WHAT IS EXPECTED:
Check each line of the records below and collect those holding "היהודים".

[Dataset entries]
━━━━━━━━━━━━━━━━━━━━

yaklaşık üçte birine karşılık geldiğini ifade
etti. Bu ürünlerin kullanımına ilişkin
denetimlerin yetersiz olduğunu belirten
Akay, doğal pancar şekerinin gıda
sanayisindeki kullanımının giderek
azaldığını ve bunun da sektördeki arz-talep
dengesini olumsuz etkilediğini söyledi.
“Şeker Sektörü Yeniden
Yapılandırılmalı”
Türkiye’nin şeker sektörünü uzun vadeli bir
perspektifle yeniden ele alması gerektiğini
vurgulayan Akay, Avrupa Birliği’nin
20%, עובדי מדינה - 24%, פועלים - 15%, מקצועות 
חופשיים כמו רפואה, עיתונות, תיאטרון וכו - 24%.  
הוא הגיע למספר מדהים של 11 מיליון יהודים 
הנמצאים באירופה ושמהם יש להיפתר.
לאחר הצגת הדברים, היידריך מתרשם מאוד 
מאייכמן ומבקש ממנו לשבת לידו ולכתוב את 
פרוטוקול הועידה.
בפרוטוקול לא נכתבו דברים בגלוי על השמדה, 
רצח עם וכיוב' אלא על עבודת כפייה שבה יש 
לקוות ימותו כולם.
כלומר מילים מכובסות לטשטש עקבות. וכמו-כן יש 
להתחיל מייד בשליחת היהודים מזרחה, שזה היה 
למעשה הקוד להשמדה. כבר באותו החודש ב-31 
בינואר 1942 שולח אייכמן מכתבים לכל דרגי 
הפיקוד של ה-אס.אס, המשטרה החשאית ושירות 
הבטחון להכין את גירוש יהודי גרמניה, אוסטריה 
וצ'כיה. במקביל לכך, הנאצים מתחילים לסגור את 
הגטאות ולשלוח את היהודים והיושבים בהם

━━━━━━━━━━━━━━━━━━━━

ANSWER BOX:
להתחיל מייד בשליחת היהודים מזרחה, שזה היה 
הגטאות ולשלוח את היהודים והיושבים בהם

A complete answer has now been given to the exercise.